Having forged relationships with local artisans, Brooklyn artist Alexander Gorlizki infuses a playful, cultural perspective onto a variety of media, from textiles and video to sculptures, paintings and digital embroidery for Variable Dimensions, which runs through March 20 at the Crow Collection of Asian Art. The exhibition seamlessly blends elements of sacred geometry, biomorphic symbolism and themes commonly found in the Islamic arts to defy artistic and cultural boundaries. Best of all, the Crow Collection is always free.
Also ending March 20 is the Dallas Museum of Art's Jackson Pollock: Blind Spots; and because of the exhibition's popularity, the museum has extended its weekend hours until 8 pm. There's a curated selection of merchandise created exclusively for Blind Spots, from nail polish to tableware. (We don't always recommend hitting up gift shops, but when we do it's probably something you'll rarely find anywhere else.)
Across the street from the Crow Collection, Belgian light artist Ann Veronica Janssens makes her first solo exhibition debut in the U.S. at the Nasher Sculpture Center, on view at the esteemed Dallas Arts District museum through April 17. Using spotlights, projections, fog and a little scientific research, Janssens creates interactive environments that “heighten viewers’ perceptions of themselves and their surroundings.” Exhibiting minimalist qualities and those reminiscent of the California Light and Space movements of the 1960s and 70s, Janssens’ sculptural installations provokes visitors into “situations of dazzlement,” as well as “feelings that can bring us to threshold states of altered consciousness.”
Remember that famous painting, "Girl With A Pearl Earring" by Johannes Vermeer? Another work by the Dutch artist, who only created about 50 paintings in his short lifetime, is the focal point of another exhibition at the Dallas Museum of Art —Vermeer Suite: Music in 17th-Century Dutch Painting—through Aug. 21. This small collection of paintings that demonstrate how music and song were incorporated into daily life and Dutch culture, and give insight into the lives and techniques of these 17th-century artists.
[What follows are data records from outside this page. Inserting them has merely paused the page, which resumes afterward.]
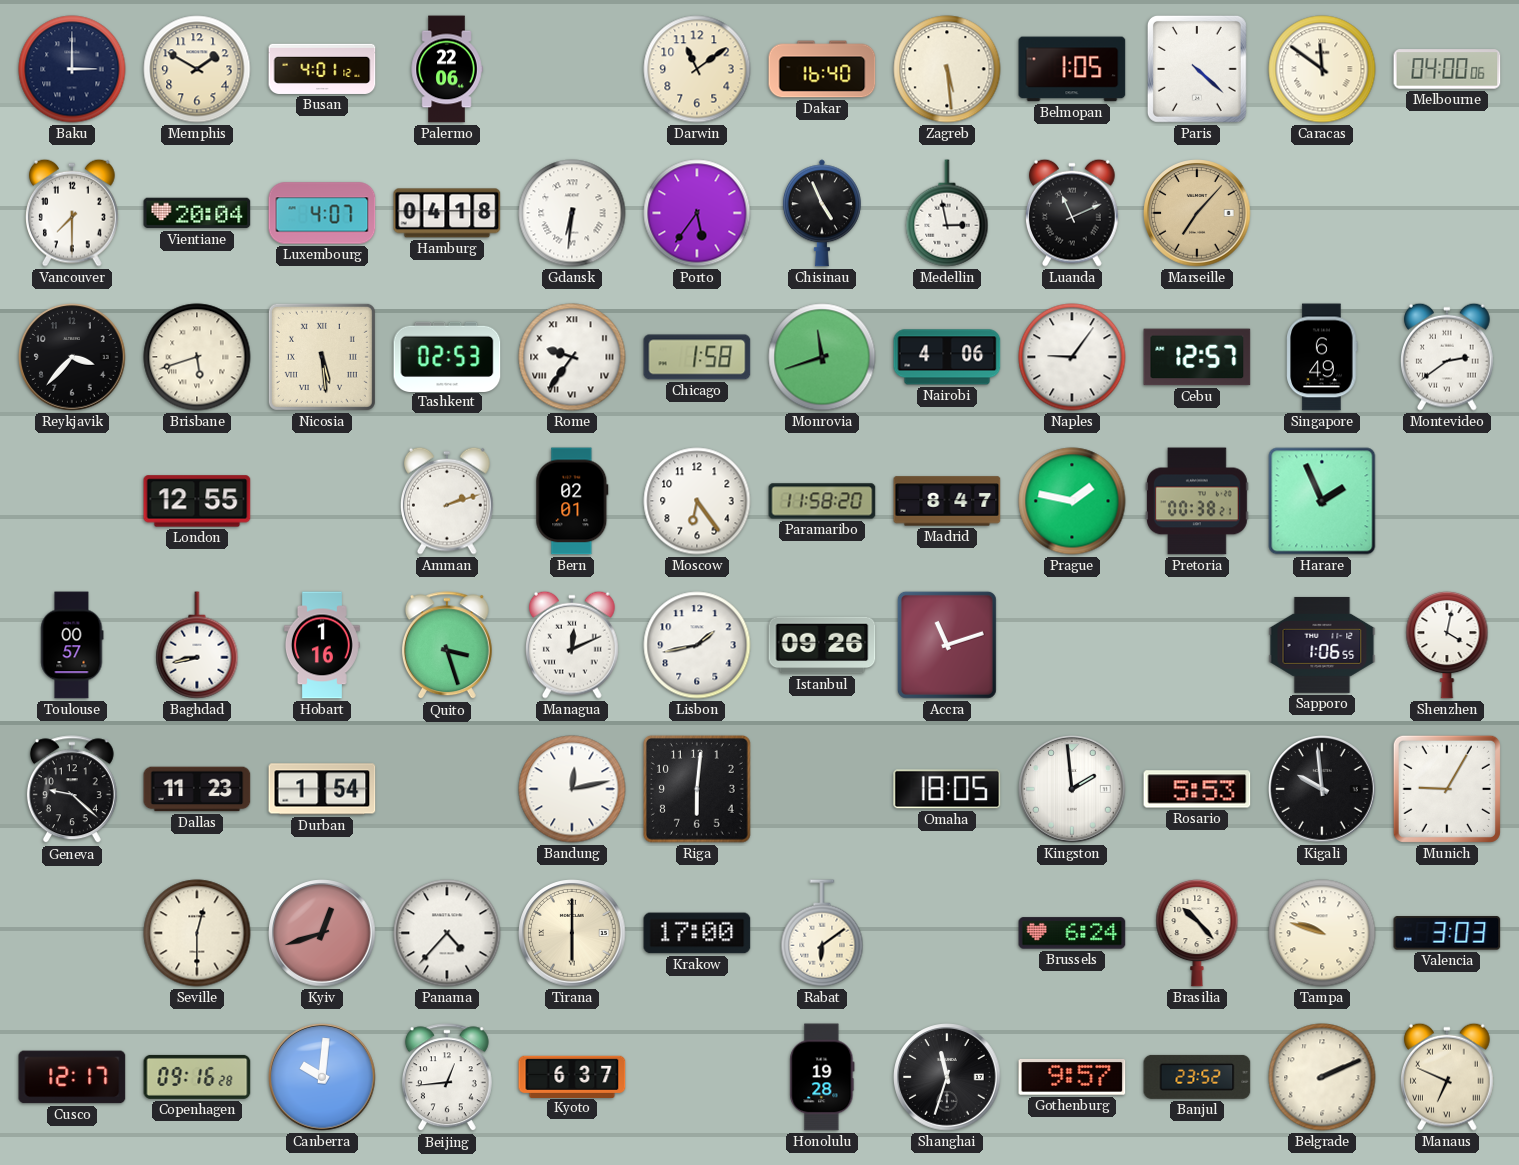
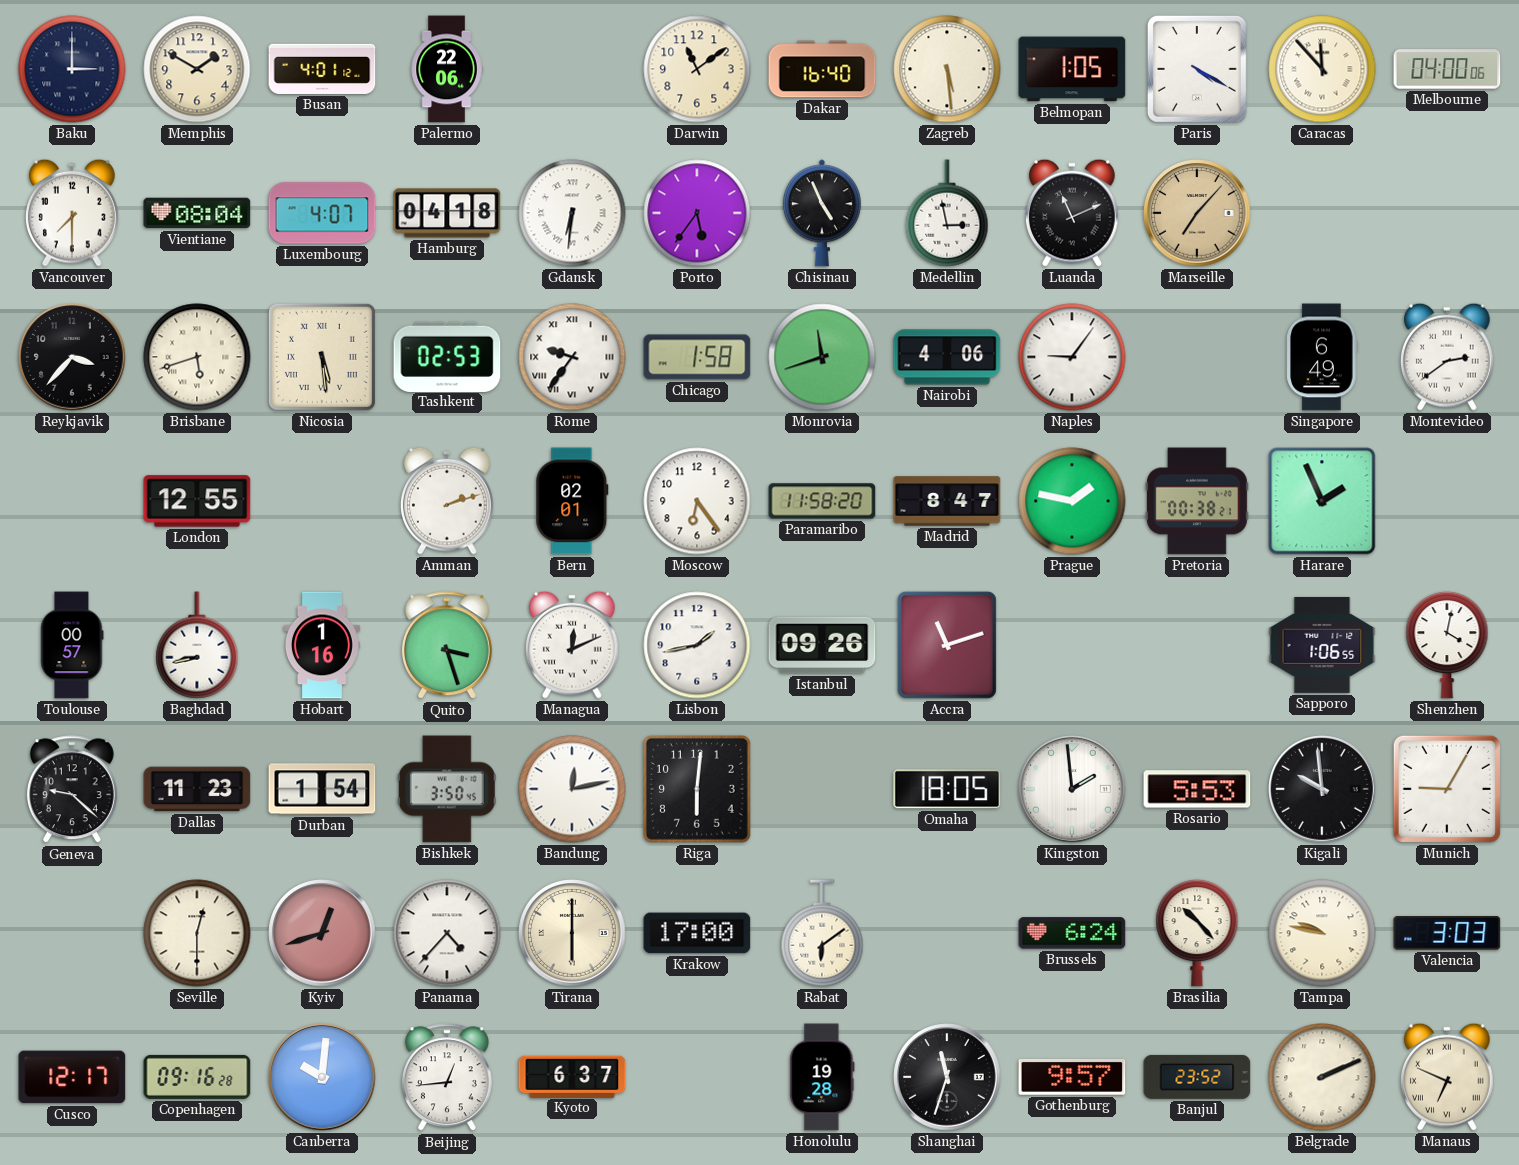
Paris: 4:22 -> 4:20
Caracas: 11:51 -> 11:53
Vientiane: 20:04 -> 08:04
Cebu: 12:57 -> none
Bishkek: none -> 3:50
Tampa: 9:48 -> 9:47
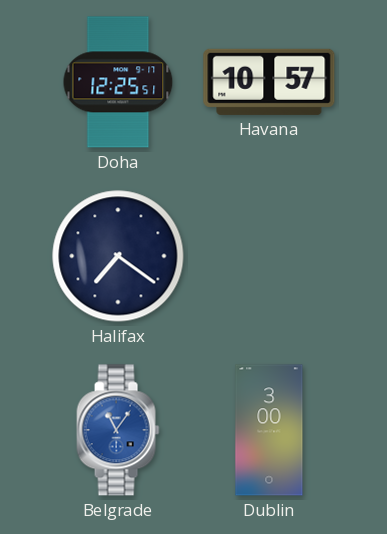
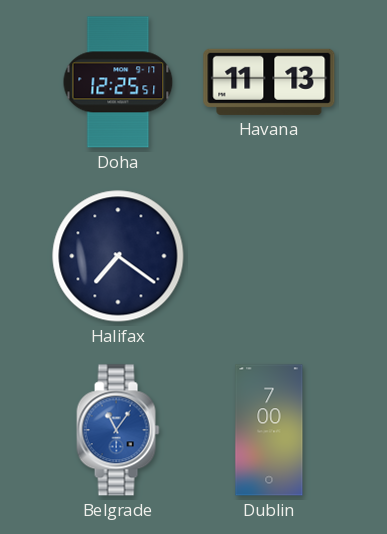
Havana: 10:57 -> 11:13
Dublin: 3:00 -> 7:00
For the fashion-forward set, Decadence: Fashions from the 1920s (through Feb. 28) at the Galleria Dallas offers nostalgic couture and accessories from the bygone Gatsby era. Flapper dresses, Fortuny gowns and avant-garde jewelry populate this unique exhibition, which illuminates the influence of the designers who styled an iconic decade and paved the way for today's favorite fashion houses and fashionistas. Curated by Ken Weber of Dallas' legendary designer consignment boutique, Vintage Martini, the exhibition sets the mood with 1920s jazz music and a glamorous selection of art deco accessories and vintage couture.
A multifaceted exhibition of literature, film production and 19th- century Western art, Lonesome Dove: The Art of Story at the Sid Richardson Museum illuminates the historical context and inspiration behind Larry McMurtry’s Pulitzer Prize-winning novel and the 1989 miniseries (starring Robert Duvall and Tommy Lee Jones) that followed. Featuring a collection of iconic works by Frederic Remington and Charles M. Russell, as well as production memorabilia and the final pages from McMurtry’s annotated manuscript, the exhibition also serves as the starting point for The Lonesome Dove Reunion and Trail, a citywide extension of the exhibition.
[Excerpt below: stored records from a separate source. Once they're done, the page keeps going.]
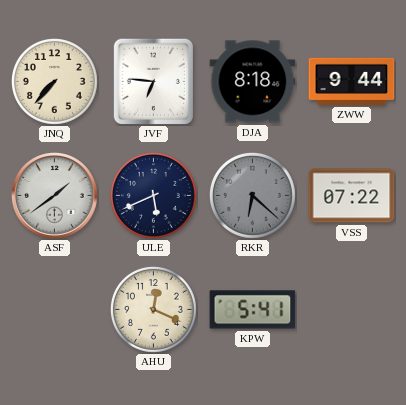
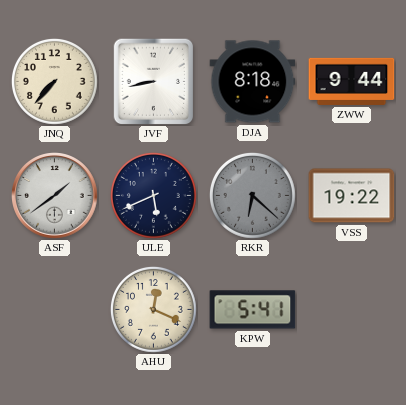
JVF: 6:46 -> 8:43
VSS: 07:22 -> 19:22
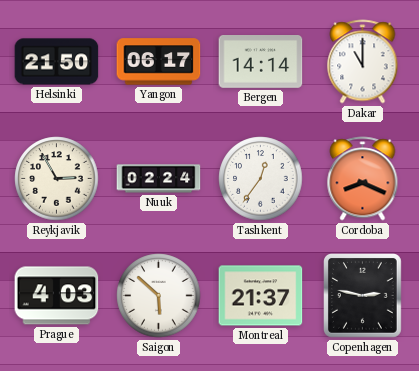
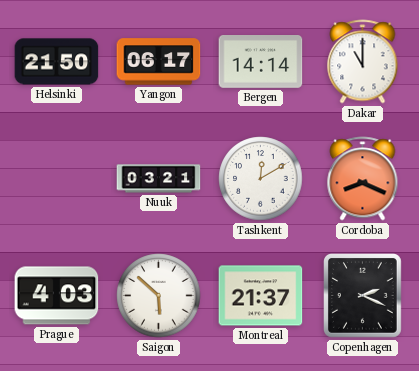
Reykjavik: 2:55 -> none
Nuuk: 02:24 -> 03:21
Tashkent: 12:36 -> 12:10
Copenhagen: 2:47 -> 2:19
Contemporary and pop art enthusiasts will enjoy Level Gallery's The Art of the Pop Portrait, on display through April. Juxtaposing pop art-style portraits by Jim Evans and Richard Duardo from the mid- to late-1980s, and sculptural as well as functional art pieces by artist/furniture designer Dakota Pratt, the exhibit is a delightful display of the next generation of pop art alongside iconic figures from the past, including Frank Sinatra, Madonna, Marilyn Monroe and the king of pop art himself, Andy Warhol himself. We dare you to take a spin on the gigantic bottlecap-covered banana. Trust us, you'll just have to see this one in person.
Finally, fans of Surrealist master Salvador Dali should hurry to Fort Worth's Milan Gallery for Salvador Dali: The Argillet Collection (through Feb. 28). Additionally, Southern Methodist University's Meadows Museum presents Salvador Dali: An Early Surrealist Masterpiece surrounding its recent acquisition of "L'homme Poisson" (1930), an early Dali masterpiece that incorporates many of the artist's signature elements (such as the timepiece) that defined his Surrealist style.